Os ácidos de Brönsted-Lowry podem ser utilizados como catalisadores da alcoólise (preferencialmente, os ácidos sulfônico e sulfúrico). Estes catalisadores fornecem alto rendimento em ésteres monoalquílicos, mas a reação é lenta, normalmente requerendo altas temperaturas. Outra desvantagem é a etapa de purificação, que deve eliminar completamente as contaminações com catalisadores ácidos residuais, pois estes podem atacar as partes metálicas do motor, causando corrosão (CANAKCI & VAN GERPEN, 1999). Contudo, a catálise ácida é eficiente para óleos que possuam índices de acidez superiores a 1%, tais como os óleos utilizados em frituras.

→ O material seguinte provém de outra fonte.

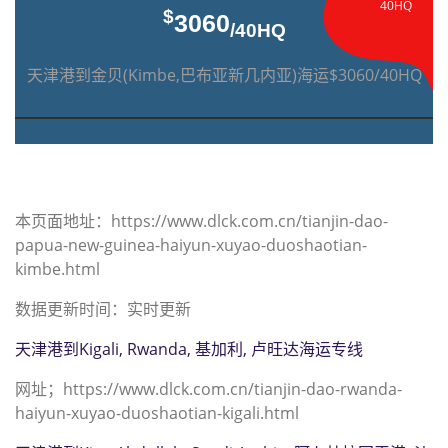
40HQ
$
3060
/40HQ
天津港到金贝(Kimbe,巴布亚新几内亚)海运$3060/40HQ
本页面地址：https://www.dlck.com.cn/tianjin-dao-
papua-new-guinea-haiyun-xuyao-duoshaotian-
kimbe.html
数据更新时间：实时更新
天津港到Kigali, Rwanda, 基加利, 卢旺达海运专线
网址；https://www.dlck.com.cn/tianjin-dao-rwanda-
haiyun-xuyao-duoshaotian-kigali.html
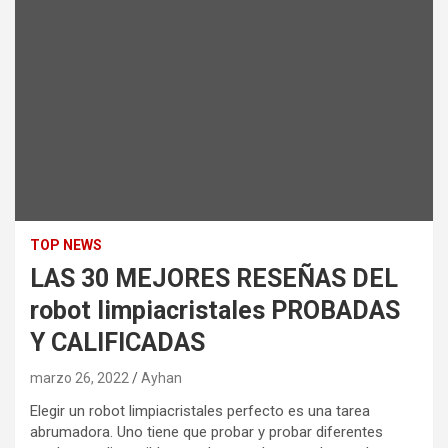
TOP NEWS
LAS 30 MEJORES RESEÑAS DEL
robot limpiacristales PROBADAS
Y CALIFICADAS
marzo 26, 2022
Ayhan
Elegir un robot limpiacristales perfecto es una tarea
abrumadora. Uno tiene que probar y probar diferentes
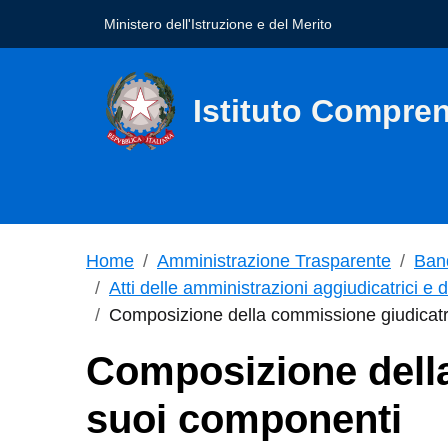
Ministero dell'Istruzione e del Merito
Istituto Compre
seconda riga dell'intestazione
Home
Amministrazione Trasparente
Band
Atti delle amministrazioni aggiudicatrici e 
Composizione della commissione giudicatri
Composizione della
suoi componenti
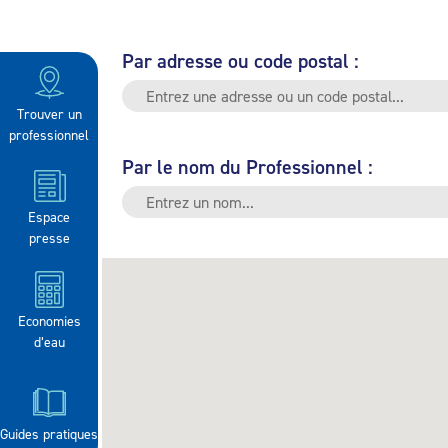
Par adresse ou code postal :
Trouver un
professionnel
Par le nom du Professionnel :
Espace
presse
Economies
d’eau
Guides pratiques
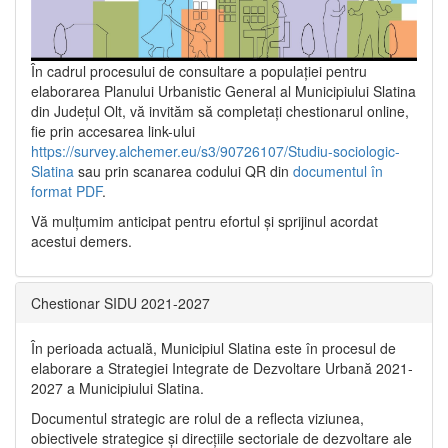
În cadrul procesului de consultare a populaţiei pentru
elaborarea Planului Urbanistic General al Municipiului Slatina
din Județul Olt, vă invităm să completați chestionarul online,
fie prin accesarea link-ului
https://survey.alchemer.eu/s3/90726107/Studiu-sociologic-
Slatina
sau prin scanarea codului QR din
documentul în
format PDF
.
Vă mulţumim anticipat pentru efortul şi sprijinul acordat
acestui demers.
Chestionar SIDU 2021-2027
În perioada actuală, Municipiul Slatina este în procesul de
elaborare a Strategiei Integrate de Dezvoltare Urbană 2021‐
2027 a Municipiului Slatina.
Documentul strategic are rolul de a reflecta viziunea,
obiectivele strategice și direcțiile sectoriale de dezvoltare ale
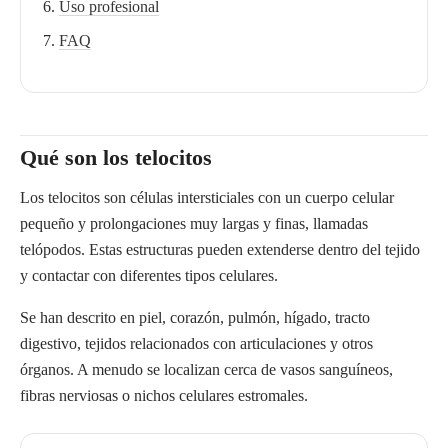
Uso profesional
FAQ
Qué son los telocitos
Los telocitos son células intersticiales con un cuerpo celular
pequeño y prolongaciones muy largas y finas, llamadas
telópodos. Estas estructuras pueden extenderse dentro del tejido
y contactar con diferentes tipos celulares.
Se han descrito en piel, corazón, pulmón, hígado, tracto
digestivo, tejidos relacionados con articulaciones y otros
órganos. A menudo se localizan cerca de vasos sanguíneos,
fibras nerviosas o nichos celulares estromales.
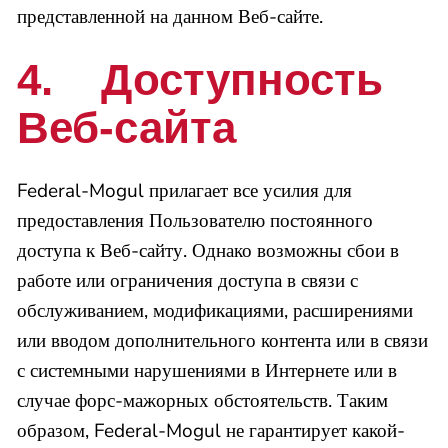
представленной на данном Веб-сайте.
4. Доступность
Веб-сайта
Federal-Mogul прилагает все усилия для
предоставления Пользователю постоянного
доступа к Веб-сайту. Однако возможны сбои в
работе или ограничения доступа в связи с
обслуживанием, модификациями, расширениями
или вводом дополнительного контента или в связи
с системными нарушениями в Интернете или в
случае форс-мажорных обстоятельств. Таким
образом, Federal-Mogul не гарантирует какой-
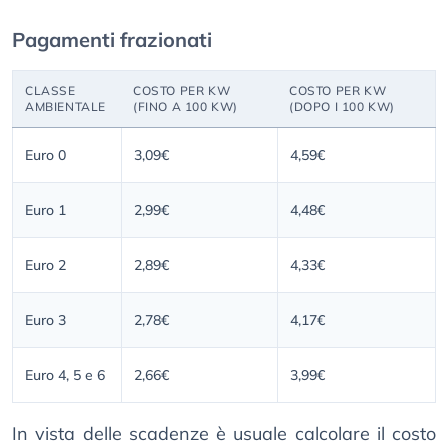
Pagamenti frazionati
CLASSE
COSTO PER KW
COSTO PER KW
AMBIENTALE
(FINO A 100 KW)
(DOPO I 100 KW)
Euro 0
3,09€
4,59€
Euro 1
2,99€
4,48€
Euro 2
2,89€
4,33€
Euro 3
2,78€
4,17€
Euro 4, 5 e 6
2,66€
3,99€
In vista delle scadenze è usuale calcolare il costo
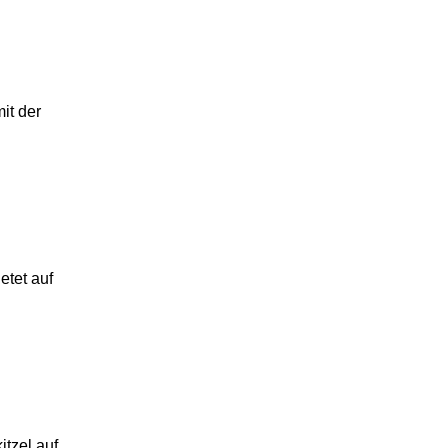
it der
etet auf
itzel auf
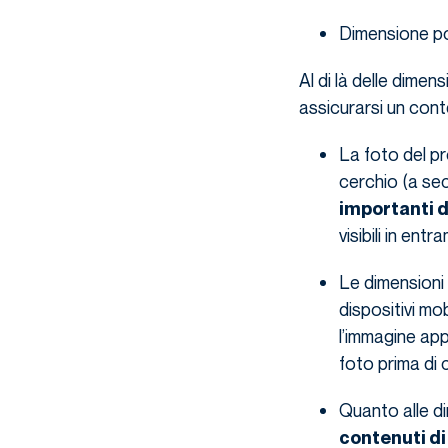
Dimensione p
Al di là delle dimen
assicurarsi un cont
La foto del pr
cerchio (a sec
importanti d
visibili in entr
Le dimensioni 
dispositivi mo
l’immagine app
foto prima di c
Quanto alle di
contenuti d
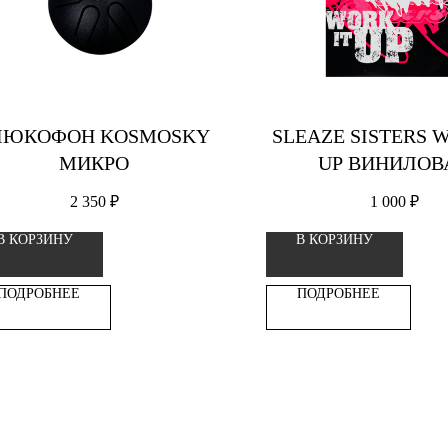
ЛЮКОФОН KOSMOSKY
SLEAZE SISTERS 
МИКРО
UP ВИНИЛОВ
ПЛАСТИНК
2 350
₽
1 000
₽
В КОРЗИНУ
В КОРЗИНУ
ПОДРОБНЕЕ
ПОДРОБНЕЕ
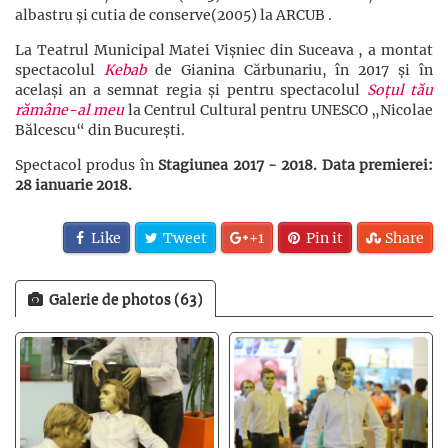
albastru și cutia de conserve(2005) la ARCUB .
La Teatrul Municipal Matei Vișniec din Suceava , a montat
spectacolul
Kebab
de Gianina Cărbunariu, în 2017 și în
același an a semnat regia și pentru spectacolul
Soțul tău
rămâne-al meu
la Centrul Cultural pentru UNESCO „Nicolae
Bălcescu“ din București.
Spectacol produs în
Stagiunea 2017 - 2018. Data premierei:
28 ianuarie 2018.
Like
Tweet
+1
Pin it
Share
Galerie de photos (63)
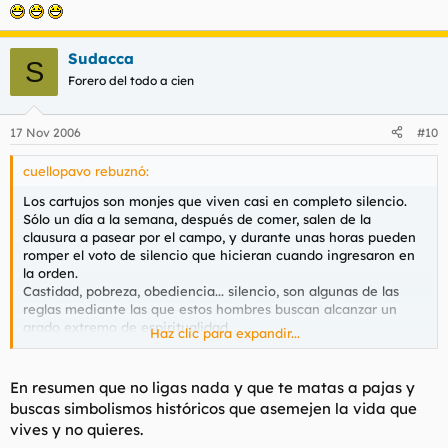
Sudacca
S
Forero del todo a cien
17 Nov 2006
#10
cuellopavo rebuznó:
Los cartujos son monjes que viven casi en completo silencio.
Sólo un día a la semana, después de comer, salen de la
clausura a pasear por el campo, y durante unas horas pueden
romper el voto de silencio que hicieran cuando ingresaron en
la orden.
Castidad, pobreza, obediencia... silencio, son algunas de las
reglas mediante las que estos hombres buscan alcanzar un
grado extremo de espiritualidad.
Haz clic para expandir...
En mi ciudad hubo hasta hace unos años un monasterio de
cartujos que pude visitar en diferentes ocasiones (a las
En resumen que no ligas nada y que te matas a pajas y
mujeres no las dejaban entrar, y el día que la reina Mª Cristina
buscas simbolismos históricos que asemejen la vida que
lo hizo, al poco de salir los monjes arrancaron todas las losas
vives y no quieres.
que había pisado y las sustituyeron por otras nuevas, para que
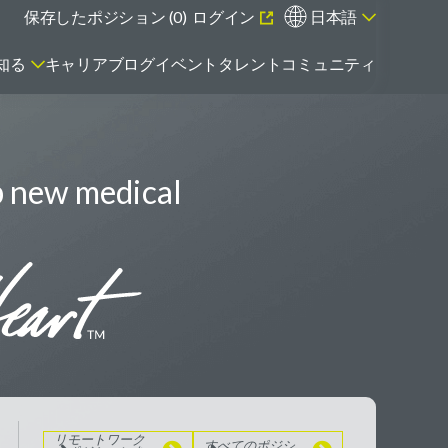
保存したポジション (
0
)
ログイン
日本語
知る
キャリアブログ
イベント
タレントコミュニティ
p new medical
エマージング・タレントとは
リモートワーク
のポジションを
見る
すべてのポジシ
ョンを見る
リモートワーク
すべてのポジシ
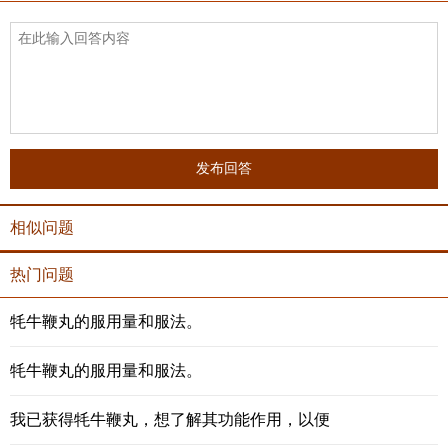
发布回答
相似问题
热门问题
牦牛鞭丸的服用量和服法。
牦牛鞭丸的服用量和服法。
我已获得牦牛鞭丸，想了解其功能作用，以便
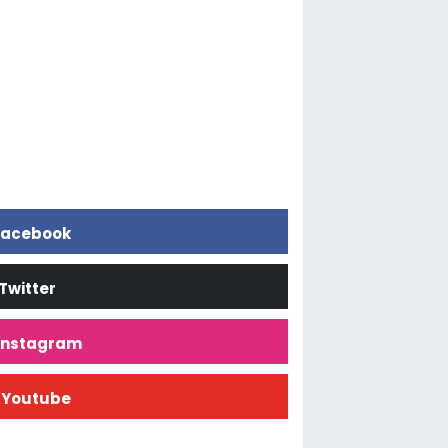
acebook
Twitter
İnstagram
Youtube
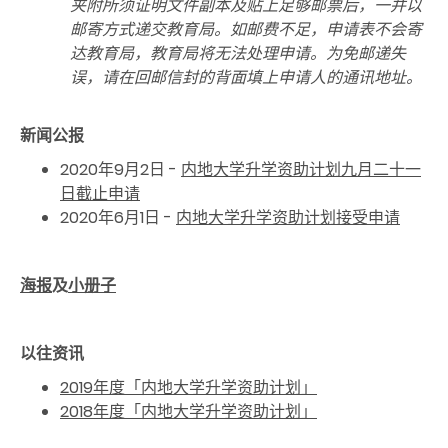
夹附所须证明文件副本及贴上足够邮票后，一并以
邮寄方式递交教育局。如邮费不足，申请表不会寄
达教育局，教育局将无法处理申请。为免邮递失
误，请在回邮信封的背面填上申请人的通讯地址。
新闻公报
2020年9月2日 -
内地大学升学资助计划九月二十一
日截止申请
2020年6月1日 -
内地大学升学资助计划接受申请
海报
及
小册子
以往资讯
2019年度「内地大学升学资助计划」
2018年度「内地大学升学资助计划」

Estes óleos possuem grande quantidade de ácidos livres que não podem ser transformados em biodiesel via catálise alcalina porque, estando livres, reagem rapidamente com o catalisador, produzindo sabões que inibem a separação entre o éster e a glicerina nas etapas de lavagem com água.

Depois da transesterificação dos triacilgliceróis, os produtos são uma mistura de ésteres, glicerol, álcool, catalisador e tri-, di- e monoacilgliceróis (MA & HANNA, 1998). Os ésteres produzidos através de transesterificação são insumos básicos para uma ampla gama de derivados oleoquímicos com alto valor agregado. Eles podem ser utilizados na produção de lubrificantes, polímeros, plastificantes, produtos de higiene pessoal, papéis, tecidos e alimentos (GIBBONS et al., 1997; ARCOS et al., 1998; YOUSEF et al., 2001).

A Figura 3.3 apresenta um diagrama esquemático do processo de produção de biodiesel metílico a partir de matérias-primas contendo um baixo teor de AGL para a transesterificação alcalina (KNOTHE et al., 2006). Após a reação de transesterificação ocorre a separação das fases por decantação ou centrifugação, onde o glicerol se comporta como a fase mais densa enquanto a

mistura de ésteres é mais leve, o álcool em excesso pode ser recuperado nas duas fases. O glicerol obtido do processo pode ser comercializado, e os ésteres passam para etapa de purificação, que envolve a lavagem, secagem dos mesmos e destilação, resultando enfim no biodiesel (CHRISTOFF, 2006).

Figura 3.3 – Fluxograma esquemático do processo empregado para a produção de biodiesel.